Menu - hilarious work of fiction, displayed on wall in office canteen (above "Meat Stew").
Socket - what the I. supervisor will do to your computer when he cannot solve the malfunction.
Apple - computer named after a piece of fruit.
Video-conference - method of hi-tech communication, named after a popular variety of pear.
Cranberry - piece of fruit which does not, yet, have any item of electronic equipment named after it. Delia Smith hopes to rectify this, being a businesswoman with an eye for a gap in the market.
PC User - prudish female colleague who will accuse you of sexual harassment if you make flippant reference to three and a half inch floppies.
Mac - short for "Macintosh". Waterproof garment. Useful when computerised office sprinkler system (installed in compliance with European safety legislation) goes on the blink again.
Big Mac - staple diet of office Computer Nerd.
Word processor - similar to a Kenwood Chefette, but for words. A Kenwood will reduce your vegetables to a tiny quantity of puree. A word processor will do the same to documents.

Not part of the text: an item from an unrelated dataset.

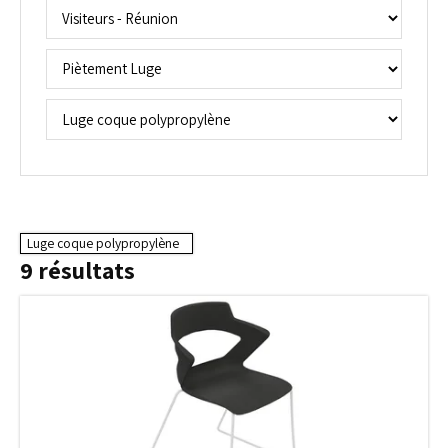
Luge coque polypropylène
9
résultats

Window - thing to stare through when network has "gone down". Network generally goes down with more depressing results than Paula Jones.
Auto Spell-Checker - reason why Michael Portillo receives so much mail addressed to Mr Portaloo.
Modem - formal term of female address, once your letter has been processed by your Auto Spell-Checker (as in "Dear Sir or Modem").
RAM - Really Annoying Machine. Not to be confused with...
ROM - Ridiculously Obsolete Machine. May be upgraded to a Fisher Price Speak-N-Spell.
Notebook - spiral-bound collection of paper sheets, used as a more reliable information storage device when your computer has given up completely.